I do not know if this belongs to this issue or a separate one needs to be made.
With the latest releases I now get a new , but similar go error in grafana:
In the logs I see the following related error:
logger=plugin.grafana-oncall-app t=2024-10-21T11:18:25.293508052Z level=error msg="Error getting user" error="failed to parse JSON response: json: cannot unmarshal object into Go value of type []plugin.OnCallPermission body={\"message\":\"Not found\"}\n"

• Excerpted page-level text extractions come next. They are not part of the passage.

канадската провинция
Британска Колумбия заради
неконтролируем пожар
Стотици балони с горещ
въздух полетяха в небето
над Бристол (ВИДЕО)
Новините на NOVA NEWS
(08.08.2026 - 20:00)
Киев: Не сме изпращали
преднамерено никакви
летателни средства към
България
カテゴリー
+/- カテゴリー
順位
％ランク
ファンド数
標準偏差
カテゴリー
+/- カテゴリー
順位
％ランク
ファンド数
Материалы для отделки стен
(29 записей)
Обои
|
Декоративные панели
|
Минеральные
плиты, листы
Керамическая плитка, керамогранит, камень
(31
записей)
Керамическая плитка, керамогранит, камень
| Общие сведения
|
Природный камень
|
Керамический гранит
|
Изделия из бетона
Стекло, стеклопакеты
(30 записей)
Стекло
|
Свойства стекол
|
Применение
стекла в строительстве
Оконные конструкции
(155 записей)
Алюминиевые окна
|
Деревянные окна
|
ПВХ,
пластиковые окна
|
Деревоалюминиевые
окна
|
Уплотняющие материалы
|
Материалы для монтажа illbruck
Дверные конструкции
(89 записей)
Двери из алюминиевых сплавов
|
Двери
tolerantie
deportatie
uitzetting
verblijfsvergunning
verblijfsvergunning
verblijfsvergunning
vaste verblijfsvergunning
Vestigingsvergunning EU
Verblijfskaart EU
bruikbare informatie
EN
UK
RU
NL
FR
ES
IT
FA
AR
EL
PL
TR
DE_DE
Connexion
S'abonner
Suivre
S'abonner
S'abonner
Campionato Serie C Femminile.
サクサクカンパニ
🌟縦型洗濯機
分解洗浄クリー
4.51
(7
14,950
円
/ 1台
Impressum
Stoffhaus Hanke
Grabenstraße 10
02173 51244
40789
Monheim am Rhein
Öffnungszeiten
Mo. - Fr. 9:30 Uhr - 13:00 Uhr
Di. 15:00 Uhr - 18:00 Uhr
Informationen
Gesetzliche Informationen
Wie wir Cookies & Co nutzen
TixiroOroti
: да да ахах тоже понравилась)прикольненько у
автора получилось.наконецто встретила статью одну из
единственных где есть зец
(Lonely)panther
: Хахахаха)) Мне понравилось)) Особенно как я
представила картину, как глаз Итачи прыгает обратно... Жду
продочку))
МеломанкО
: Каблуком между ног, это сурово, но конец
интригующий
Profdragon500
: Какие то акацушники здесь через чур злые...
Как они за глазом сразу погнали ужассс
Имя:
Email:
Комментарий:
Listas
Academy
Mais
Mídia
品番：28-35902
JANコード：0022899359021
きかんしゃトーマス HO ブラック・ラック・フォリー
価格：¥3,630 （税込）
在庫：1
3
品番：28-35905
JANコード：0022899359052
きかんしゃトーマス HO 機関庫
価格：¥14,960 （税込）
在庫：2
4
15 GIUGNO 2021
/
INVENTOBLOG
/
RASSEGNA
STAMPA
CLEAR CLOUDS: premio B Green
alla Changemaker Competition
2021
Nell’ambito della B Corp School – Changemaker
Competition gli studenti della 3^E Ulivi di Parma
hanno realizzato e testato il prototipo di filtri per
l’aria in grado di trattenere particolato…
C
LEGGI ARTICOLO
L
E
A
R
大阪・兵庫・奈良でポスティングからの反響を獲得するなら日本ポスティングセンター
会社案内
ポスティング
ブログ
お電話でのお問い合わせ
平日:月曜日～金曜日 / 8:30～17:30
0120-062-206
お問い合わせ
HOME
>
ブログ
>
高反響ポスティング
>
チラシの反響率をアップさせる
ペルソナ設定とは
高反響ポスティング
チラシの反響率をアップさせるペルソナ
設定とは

Mon, Oct 21 2024 1:18:25 pm
logger=plugin.grafana-oncall-app t=2024-10-21T11:18:25.293526415Z level=error msg="Error validating oncall plugin settings" error="error setting up request headers: failed to parse JSON response: json: cannot unmarshal object into Go value of type []plugin.OnCallPermission body={\"message\":\"Not found\"}\n "
and in oncall i see the following error:
2024-10-21 11:30:02 source=engine:app google_trace_id=none logger=apps.auth_token.auth auth request user not found - missing valid X-Grafana-Context
Mon, Oct 21 2024 1:30:02 pm
@bpedersen2 thank you. Are your errors when using a https
server? I have more success with http
.
My earlier answer is missing that to install the plugin correctly with the curl provisioning command I needed to use a service account token (the grafana admin account didn't work).
So for example:
curl -v -H "Authorization: Bearer glsa_xxyy" -X POST 'http://<IP>:3000/api/plugins/grafana-oncall-app/settings' -H "Content-Type: application/json" -d '{"enabled":true, "jsonData":{"stackId":5, "orgId":100, "onCallApiUrl":"http://localhost:8080/", "grafanaUrl":"http://<IP>:3000/"}}'
Followed with:
curl -v -H "Authorization: Bearer glsa_xxyy" -X POST 'http://<IP>:3000/api/plugins/grafana-oncall-app/resources/plugin/install'
Here glsa_xxyy
is your service account token.
However as mentioned earlier when setting up a grafana integration we get the " Failed to update AlertManager Config" & the earlier mentioned engine logs. The same error occurs on the grafana admin account. I am now searching for a way how to use that service account token during integration set-up.
I hoped setting in the docker_compose.yml
the SECRET_KEY
equal to the service account key, inspired by this post but no success.
SECRET_KEY : glsa_xxyy
In hindsight the problem seems actually not related to an access but a faulty call when setting up the grafana integration.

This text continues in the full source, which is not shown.